NAME

Template::Semantic - Use pure XHTML/XML as a template

SYNOPSIS

use Template::Semantic;

print Template::Semantic->process('template.html', {
    'title, h1' => 'Naoki Tomita',
    'ul.urls li' => [
        { 'a' => 'Profile & Contacts', 'a@href' => 'http://e8y.net/', },
        { 'a' => 'Twitter',            'a@href' => 'http://twitter.com/tomita/', },
    ],
});

template.html

<html>
    <head><title>person name</title></head>
    <body>
        <h1>person name</h1>
        <ul class="urls">
            <li><a href="#">his page</a></li>
        </ul>
    </body>
</html>

output:

<html>
    <head><title>Naoki Tomita</title></head>
    <body>
        <h1>Naoki Tomita</h1>
        <ul class="urls">
            <li><a href="http://e8y.net/">Profile &amp; Contacts</a></li>
            <li><a href="http://twitter.com/tomita/">Twitter</a></li>
        </ul>
    </body>
</html>

DESCRIPTION

Template::Semantic is a template engine for XHTML/XML based on XML::LibXML that doesn't use any template syntax. This module takes pure XHTML/XML as a template, and uses XPath or CSS selectors to assign values.

METHODS

SELECTOR

Use XPath expression or CSS selector as a selector. If the expression doesn't look like XPath, it is considered CSS selector and converted into XPath internally.

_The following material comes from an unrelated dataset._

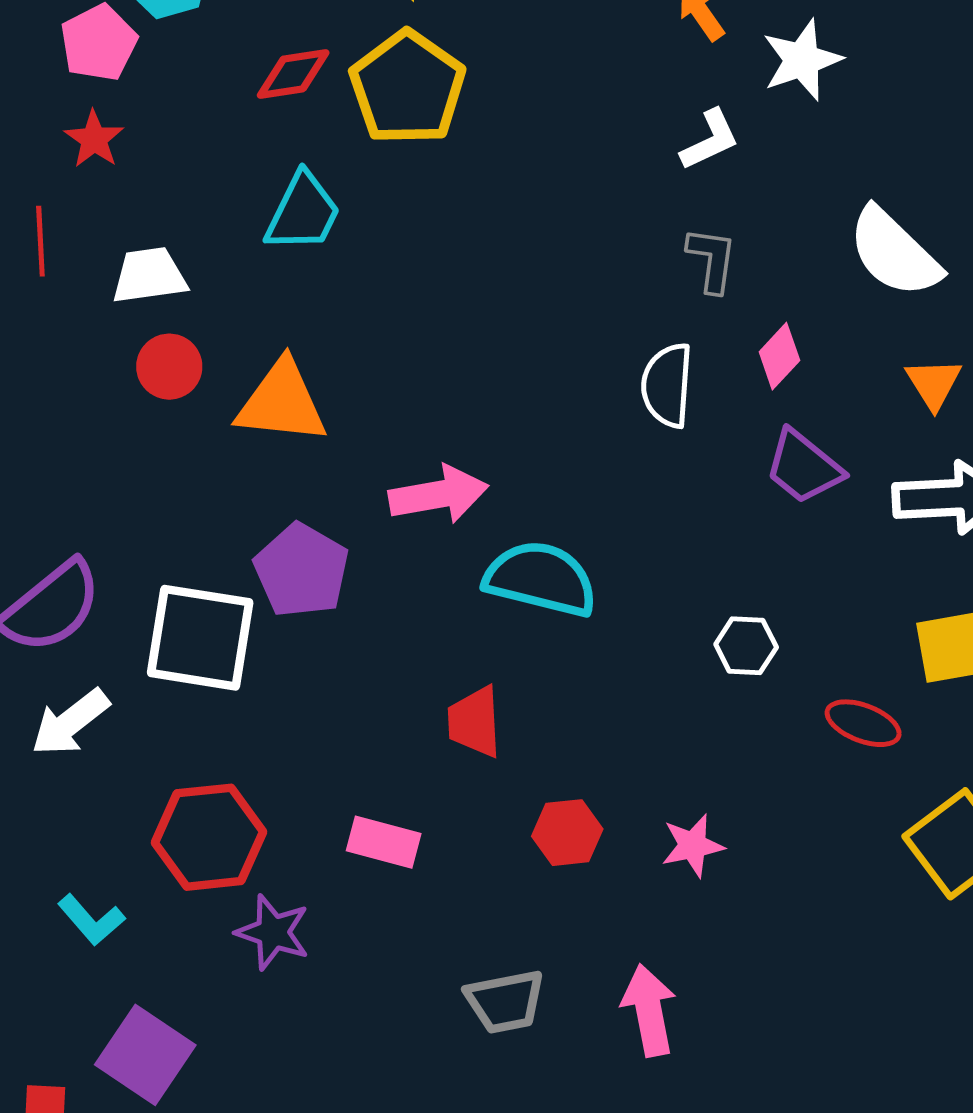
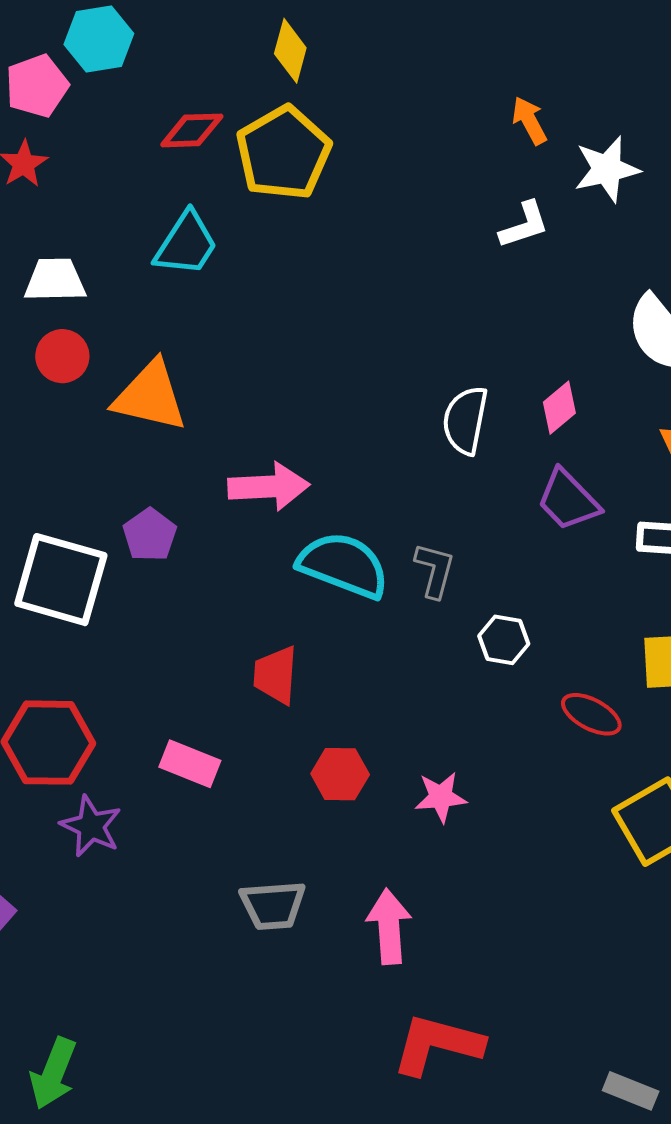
gray L-shape: (712, 260) -> (435, 570), moved
purple pentagon: (301, 570) -> (150, 535), size x0.7

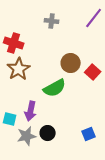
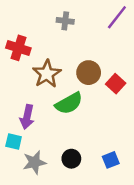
brown star: (19, 69) -> (47, 74), moved
purple arrow: (31, 111) -> (27, 117), moved
black circle: (48, 133) -> (71, 159), moved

print Template::Semantic->process($template, {

    # XPath sample that indicate <tag>
    '/html/body/h2[2]' => ...,
    '//title | //h1'   => ...,
    '//img[@id="foo"]' => ...,
    'id("foo")'        => ...,

    # XPath sample that indicate @attr
    '//a[@id="foo"]/@href'              => ...,
    '//meta[@name="keywords"]/@content' => ...,

    # CSS selector sample that indicate <tag>
    'title'         => ...,
    '#foo'          => ...,
    '.foo span.bar' => ...,

    # CSS selector sample that indicate @attr
    'img#foo@src'     => ...,
    'span.bar a@href' => ...,
    '@alt, @title'    => ...,

});

Template::Semantic allows some selector syntax that is different from usual XPath for your convenience.

1. You can use xpath '//div' without using XML::LibXML::XPathContext even if your template has default namespace (<html xmlns="...">).

2. You can use 'id("foo")' function to find element with id="foo" instead of xml:id="foo" without DTD. Note: use '//*[@xml:id="foo"]' if your template uses xml:id="foo".

3. You can '@attr' syntax with CSS selector that specifies the attribute. This is original syntax of this module.

VALUE TYPE

Basics

Loop

Callback

Filter

SEE ALSO

Template::Semantic::Cookbook

Template::Semantic::Document

XML::LibXML, HTML::Selector::XPath

I got a lot of ideas from Template, Template::Refine, Web::Scraper. thanks!

AUTHOR

Naoki Tomita tomita@cpan.org

Feedback, patches, POD English check are always welcome!

LICENSE

This library is free software; you can redistribute it and/or modify it under the same terms as Perl itself.